→ THE TASK
The reply should consist solely of the lines from the one that holds "Outline whatever counts as spleen." through the last line of the material, reproduced exactly; no pictures belong in it.

→ SUPPLIED ENTRIES
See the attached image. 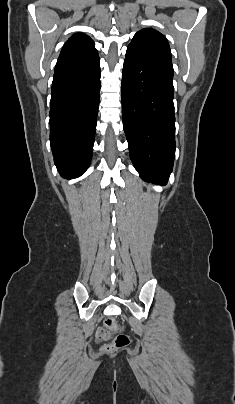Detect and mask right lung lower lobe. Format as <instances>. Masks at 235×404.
Returning <instances> with one entry per match:
<instances>
[{
    "instance_id": "right-lung-lower-lobe-1",
    "label": "right lung lower lobe",
    "mask_w": 235,
    "mask_h": 404,
    "mask_svg": "<svg viewBox=\"0 0 235 404\" xmlns=\"http://www.w3.org/2000/svg\"><path fill=\"white\" fill-rule=\"evenodd\" d=\"M99 56L57 64L50 105V144L61 175L72 179L90 164L100 93Z\"/></svg>"
}]
</instances>
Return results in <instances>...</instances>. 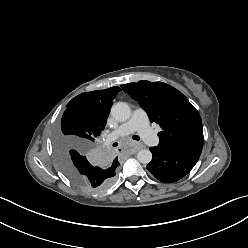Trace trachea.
I'll return each mask as SVG.
<instances>
[{"mask_svg": "<svg viewBox=\"0 0 248 248\" xmlns=\"http://www.w3.org/2000/svg\"><path fill=\"white\" fill-rule=\"evenodd\" d=\"M132 138H133L134 140H137V141L140 140V137H139L138 135H133ZM116 146H117V145H116Z\"/></svg>", "mask_w": 248, "mask_h": 248, "instance_id": "trachea-1", "label": "trachea"}]
</instances>
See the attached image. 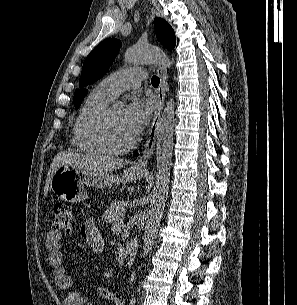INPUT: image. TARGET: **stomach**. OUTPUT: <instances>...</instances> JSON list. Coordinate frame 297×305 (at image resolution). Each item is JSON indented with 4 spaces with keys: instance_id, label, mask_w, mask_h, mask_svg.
I'll use <instances>...</instances> for the list:
<instances>
[{
    "instance_id": "stomach-1",
    "label": "stomach",
    "mask_w": 297,
    "mask_h": 305,
    "mask_svg": "<svg viewBox=\"0 0 297 305\" xmlns=\"http://www.w3.org/2000/svg\"><path fill=\"white\" fill-rule=\"evenodd\" d=\"M144 171L133 167L124 171L122 177L103 170L77 168L61 165L50 180V189L61 200L76 203L87 199L85 187L106 188L113 184L141 179Z\"/></svg>"
}]
</instances>
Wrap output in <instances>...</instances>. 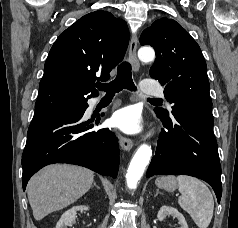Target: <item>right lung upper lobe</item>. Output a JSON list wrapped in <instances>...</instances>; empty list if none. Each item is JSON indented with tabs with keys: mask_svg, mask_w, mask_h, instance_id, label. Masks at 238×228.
I'll list each match as a JSON object with an SVG mask.
<instances>
[{
	"mask_svg": "<svg viewBox=\"0 0 238 228\" xmlns=\"http://www.w3.org/2000/svg\"><path fill=\"white\" fill-rule=\"evenodd\" d=\"M128 41L126 23L111 13L99 10L81 17L60 34L49 52L35 113L98 95L94 82L109 79V72L123 59ZM96 74L101 75L97 78Z\"/></svg>",
	"mask_w": 238,
	"mask_h": 228,
	"instance_id": "1",
	"label": "right lung upper lobe"
}]
</instances>
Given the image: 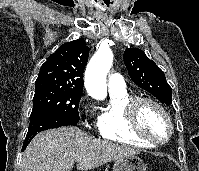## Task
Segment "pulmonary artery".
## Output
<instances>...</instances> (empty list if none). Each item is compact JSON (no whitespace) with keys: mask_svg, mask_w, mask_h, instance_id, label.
<instances>
[{"mask_svg":"<svg viewBox=\"0 0 199 171\" xmlns=\"http://www.w3.org/2000/svg\"><path fill=\"white\" fill-rule=\"evenodd\" d=\"M108 87L110 91H121L125 89V82L118 73H112L108 79Z\"/></svg>","mask_w":199,"mask_h":171,"instance_id":"obj_1","label":"pulmonary artery"}]
</instances>
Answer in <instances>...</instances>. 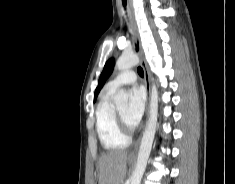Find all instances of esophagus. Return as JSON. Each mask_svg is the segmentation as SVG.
Here are the masks:
<instances>
[{
  "label": "esophagus",
  "mask_w": 235,
  "mask_h": 184,
  "mask_svg": "<svg viewBox=\"0 0 235 184\" xmlns=\"http://www.w3.org/2000/svg\"><path fill=\"white\" fill-rule=\"evenodd\" d=\"M129 5H130L129 17H130V21H131L132 34L134 37V41H133L134 52L138 55L139 60H140V64H141L143 71H144V84H145L146 91H147V100H146V114H147L148 110H149V100H150V78H149V72H148L146 60L144 58L143 50L141 47V39H140V35L138 32L137 22L135 20V14L132 9L131 0H129ZM140 141H141V137L137 140L130 156H137Z\"/></svg>",
  "instance_id": "obj_1"
}]
</instances>
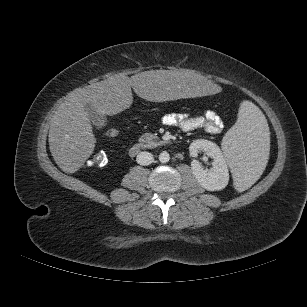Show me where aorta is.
Listing matches in <instances>:
<instances>
[{"label":"aorta","mask_w":307,"mask_h":307,"mask_svg":"<svg viewBox=\"0 0 307 307\" xmlns=\"http://www.w3.org/2000/svg\"><path fill=\"white\" fill-rule=\"evenodd\" d=\"M158 158L161 163H167L170 160V155L167 151H163L159 154Z\"/></svg>","instance_id":"1"}]
</instances>
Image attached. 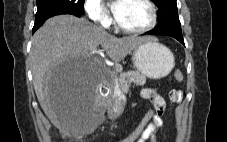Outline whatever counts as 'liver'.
<instances>
[{"instance_id": "6515ba94", "label": "liver", "mask_w": 227, "mask_h": 142, "mask_svg": "<svg viewBox=\"0 0 227 142\" xmlns=\"http://www.w3.org/2000/svg\"><path fill=\"white\" fill-rule=\"evenodd\" d=\"M151 37L117 38L84 18L58 15L48 19L32 37L30 62L36 96L46 116L63 133L80 134L82 122L100 104L96 89L104 77L97 70L95 52L99 46L115 63L123 60ZM58 61H93L87 88H52L50 81Z\"/></svg>"}]
</instances>
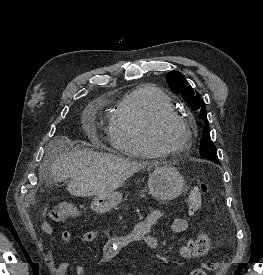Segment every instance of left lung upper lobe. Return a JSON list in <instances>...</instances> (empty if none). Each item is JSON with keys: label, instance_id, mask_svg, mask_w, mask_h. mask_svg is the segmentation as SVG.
<instances>
[{"label": "left lung upper lobe", "instance_id": "5c2ea615", "mask_svg": "<svg viewBox=\"0 0 263 275\" xmlns=\"http://www.w3.org/2000/svg\"><path fill=\"white\" fill-rule=\"evenodd\" d=\"M166 81L171 90L176 94H181L185 102L191 106L192 110L196 111L198 117L205 123L203 129L202 140L200 142V155L217 164H220L215 145L210 138V128L208 126L207 111L204 101L200 95L194 92L193 88L188 85L184 75L178 71H171L166 75Z\"/></svg>", "mask_w": 263, "mask_h": 275}]
</instances>
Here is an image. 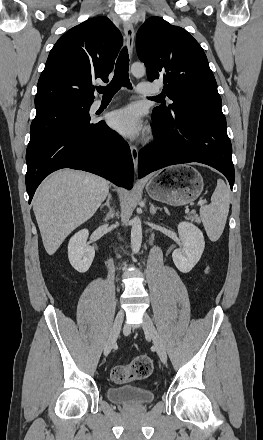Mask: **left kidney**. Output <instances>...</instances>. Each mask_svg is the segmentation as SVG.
Masks as SVG:
<instances>
[{
  "label": "left kidney",
  "instance_id": "1",
  "mask_svg": "<svg viewBox=\"0 0 263 440\" xmlns=\"http://www.w3.org/2000/svg\"><path fill=\"white\" fill-rule=\"evenodd\" d=\"M177 228L183 247L175 249L172 258L180 272L188 273L202 256L205 248L204 236L197 226L189 222H181Z\"/></svg>",
  "mask_w": 263,
  "mask_h": 440
}]
</instances>
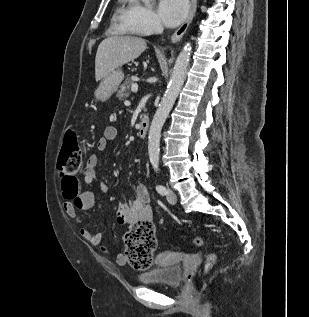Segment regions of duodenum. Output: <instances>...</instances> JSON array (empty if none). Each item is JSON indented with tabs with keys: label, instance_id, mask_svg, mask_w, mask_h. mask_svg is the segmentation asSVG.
<instances>
[{
	"label": "duodenum",
	"instance_id": "obj_1",
	"mask_svg": "<svg viewBox=\"0 0 309 317\" xmlns=\"http://www.w3.org/2000/svg\"><path fill=\"white\" fill-rule=\"evenodd\" d=\"M150 121L147 116H144L138 124V137L144 139L149 130Z\"/></svg>",
	"mask_w": 309,
	"mask_h": 317
}]
</instances>
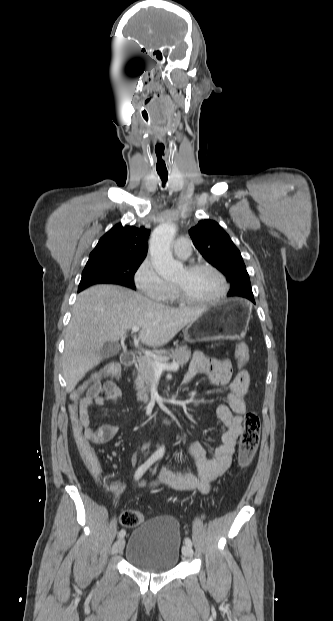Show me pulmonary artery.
I'll return each mask as SVG.
<instances>
[{"instance_id":"pulmonary-artery-1","label":"pulmonary artery","mask_w":333,"mask_h":621,"mask_svg":"<svg viewBox=\"0 0 333 621\" xmlns=\"http://www.w3.org/2000/svg\"><path fill=\"white\" fill-rule=\"evenodd\" d=\"M173 251L177 257L187 259L191 255L190 240L184 237L178 238L174 243Z\"/></svg>"}]
</instances>
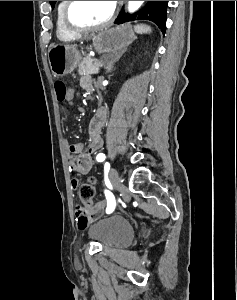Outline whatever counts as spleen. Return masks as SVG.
I'll use <instances>...</instances> for the list:
<instances>
[{
	"mask_svg": "<svg viewBox=\"0 0 237 300\" xmlns=\"http://www.w3.org/2000/svg\"><path fill=\"white\" fill-rule=\"evenodd\" d=\"M134 31L138 33V35H148V33H152V29L148 27V25H135Z\"/></svg>",
	"mask_w": 237,
	"mask_h": 300,
	"instance_id": "3e777b00",
	"label": "spleen"
}]
</instances>
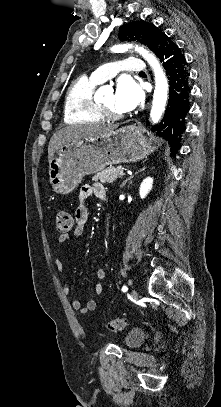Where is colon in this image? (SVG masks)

→ RESPONSE AREA
Outline whatever counts as spleen. Return masks as SVG.
I'll use <instances>...</instances> for the list:
<instances>
[{
	"mask_svg": "<svg viewBox=\"0 0 237 300\" xmlns=\"http://www.w3.org/2000/svg\"><path fill=\"white\" fill-rule=\"evenodd\" d=\"M134 31L138 33V35H148V33H152V29L148 27V25H135Z\"/></svg>",
	"mask_w": 237,
	"mask_h": 300,
	"instance_id": "3e777b00",
	"label": "spleen"
}]
</instances>
Where is colon in this image? (SVG masks)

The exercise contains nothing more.